Items listed in a dataset
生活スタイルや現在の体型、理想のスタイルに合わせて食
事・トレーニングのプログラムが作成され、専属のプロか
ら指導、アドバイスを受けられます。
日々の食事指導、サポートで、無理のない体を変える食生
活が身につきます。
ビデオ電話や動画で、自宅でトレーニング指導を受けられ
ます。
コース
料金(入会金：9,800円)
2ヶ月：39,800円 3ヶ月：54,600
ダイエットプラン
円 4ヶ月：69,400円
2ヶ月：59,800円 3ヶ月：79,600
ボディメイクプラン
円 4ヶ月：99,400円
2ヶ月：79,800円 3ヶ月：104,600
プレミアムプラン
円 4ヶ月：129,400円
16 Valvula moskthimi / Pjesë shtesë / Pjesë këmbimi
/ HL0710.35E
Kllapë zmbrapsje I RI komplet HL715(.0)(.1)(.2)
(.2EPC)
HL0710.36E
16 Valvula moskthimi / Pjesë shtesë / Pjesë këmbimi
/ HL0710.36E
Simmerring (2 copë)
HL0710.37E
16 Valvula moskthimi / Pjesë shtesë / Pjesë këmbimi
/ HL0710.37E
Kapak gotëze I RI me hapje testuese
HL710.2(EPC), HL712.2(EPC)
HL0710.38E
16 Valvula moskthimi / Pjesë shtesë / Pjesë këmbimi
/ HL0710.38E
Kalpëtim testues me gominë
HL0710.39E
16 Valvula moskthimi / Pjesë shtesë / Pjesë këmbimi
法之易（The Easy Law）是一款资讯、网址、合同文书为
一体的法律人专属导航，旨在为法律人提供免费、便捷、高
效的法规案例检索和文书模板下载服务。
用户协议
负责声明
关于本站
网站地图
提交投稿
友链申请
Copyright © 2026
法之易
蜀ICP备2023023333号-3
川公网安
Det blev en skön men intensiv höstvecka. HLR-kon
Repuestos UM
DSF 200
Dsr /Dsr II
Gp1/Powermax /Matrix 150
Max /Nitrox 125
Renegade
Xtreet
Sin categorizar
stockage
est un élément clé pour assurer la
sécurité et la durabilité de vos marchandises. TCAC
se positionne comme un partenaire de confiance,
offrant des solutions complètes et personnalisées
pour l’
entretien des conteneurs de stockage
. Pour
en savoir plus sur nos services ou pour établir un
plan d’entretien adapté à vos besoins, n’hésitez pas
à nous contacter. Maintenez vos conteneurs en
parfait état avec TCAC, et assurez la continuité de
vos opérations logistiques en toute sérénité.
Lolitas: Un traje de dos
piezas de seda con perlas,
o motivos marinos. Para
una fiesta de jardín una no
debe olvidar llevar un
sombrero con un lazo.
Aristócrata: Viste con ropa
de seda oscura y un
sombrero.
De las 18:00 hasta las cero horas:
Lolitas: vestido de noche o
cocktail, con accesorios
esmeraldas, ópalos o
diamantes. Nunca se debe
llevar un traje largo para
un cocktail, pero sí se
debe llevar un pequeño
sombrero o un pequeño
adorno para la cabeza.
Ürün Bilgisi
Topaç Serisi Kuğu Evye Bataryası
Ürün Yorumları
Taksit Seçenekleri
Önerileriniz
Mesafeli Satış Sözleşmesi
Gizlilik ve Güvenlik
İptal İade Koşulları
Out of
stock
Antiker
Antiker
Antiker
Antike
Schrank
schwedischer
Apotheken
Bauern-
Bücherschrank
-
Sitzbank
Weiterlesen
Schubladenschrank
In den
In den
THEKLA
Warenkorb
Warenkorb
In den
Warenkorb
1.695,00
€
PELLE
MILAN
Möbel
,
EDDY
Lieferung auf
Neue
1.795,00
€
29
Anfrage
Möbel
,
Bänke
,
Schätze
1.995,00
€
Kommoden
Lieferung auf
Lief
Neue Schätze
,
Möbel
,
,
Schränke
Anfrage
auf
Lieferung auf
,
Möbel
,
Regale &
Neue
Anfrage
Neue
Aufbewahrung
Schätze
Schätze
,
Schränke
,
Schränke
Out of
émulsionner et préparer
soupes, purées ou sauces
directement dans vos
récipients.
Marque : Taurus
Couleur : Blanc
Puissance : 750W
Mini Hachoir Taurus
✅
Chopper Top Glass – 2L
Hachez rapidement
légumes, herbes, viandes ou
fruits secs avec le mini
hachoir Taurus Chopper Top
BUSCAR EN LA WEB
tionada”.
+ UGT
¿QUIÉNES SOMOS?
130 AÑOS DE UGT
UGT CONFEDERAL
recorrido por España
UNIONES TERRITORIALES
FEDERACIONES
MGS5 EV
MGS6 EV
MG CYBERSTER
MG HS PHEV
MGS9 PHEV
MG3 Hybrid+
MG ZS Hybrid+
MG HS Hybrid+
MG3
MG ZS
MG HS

### What is needed:
Reproduce, word for word and in full, only the lines above that start at the line with "料金(入会金：9,800円)" and run through the line with "Ürün Bilgisi", both ends included.

### Exercise response:
料金(入会金：9,800円)
2ヶ月：39,800円 3ヶ月：54,600
ダイエットプラン
円 4ヶ月：69,400円
2ヶ月：59,800円 3ヶ月：79,600
ボディメイクプラン
円 4ヶ月：99,400円
2ヶ月：79,800円 3ヶ月：104,600
プレミアムプラン
円 4ヶ月：129,400円
16 Valvula moskthimi / Pjesë shtesë / Pjesë këmbimi
/ HL0710.35E
Kllapë zmbrapsje I RI komplet HL715(.0)(.1)(.2)
(.2EPC)
HL0710.36E
16 Valvula moskthimi / Pjesë shtesë / Pjesë këmbimi
/ HL0710.36E
Simmerring (2 copë)
HL0710.37E
16 Valvula moskthimi / Pjesë shtesë / Pjesë këmbimi
/ HL0710.37E
Kapak gotëze I RI me hapje testuese
HL710.2(EPC), HL712.2(EPC)
HL0710.38E
16 Valvula moskthimi / Pjesë shtesë / Pjesë këmbimi
/ HL0710.38E
Kalpëtim testues me gominë
HL0710.39E
16 Valvula moskthimi / Pjesë shtesë / Pjesë këmbimi
法之易（The Easy Law）是一款资讯、网址、合同文书为
一体的法律人专属导航，旨在为法律人提供免费、便捷、高
效的法规案例检索和文书模板下载服务。
用户协议
负责声明
关于本站
网站地图
提交投稿
友链申请
Copyright © 2026
法之易
蜀ICP备2023023333号-3
川公网安
Det blev en skön men intensiv höstvecka. HLR-kon
Repuestos UM
DSF 200
Dsr /Dsr II
Gp1/Powermax /Matrix 150
Max /Nitrox 125
Renegade
Xtreet
Sin categorizar
stockage
est un élément clé pour assurer la
sécurité et la durabilité de vos marchandises. TCAC
se positionne comme un partenaire de confiance,
offrant des solutions complètes et personnalisées
pour l’
entretien des conteneurs de stockage
. Pour
en savoir plus sur nos services ou pour établir un
plan d’entretien adapté à vos besoins, n’hésitez pas
à nous contacter. Maintenez vos conteneurs en
parfait état avec TCAC, et assurez la continuité de
vos opérations logistiques en toute sérénité.
Lolitas: Un traje de dos
piezas de seda con perlas,
o motivos marinos. Para
una fiesta de jardín una no
debe olvidar llevar un
sombrero con un lazo.
Aristócrata: Viste con ropa
de seda oscura y un
sombrero.
De las 18:00 hasta las cero horas:
Lolitas: vestido de noche o
cocktail, con accesorios
esmeraldas, ópalos o
diamantes. Nunca se debe
llevar un traje largo para
un cocktail, pero sí se
debe llevar un pequeño
sombrero o un pequeño
adorno para la cabeza.
Ürün Bilgisi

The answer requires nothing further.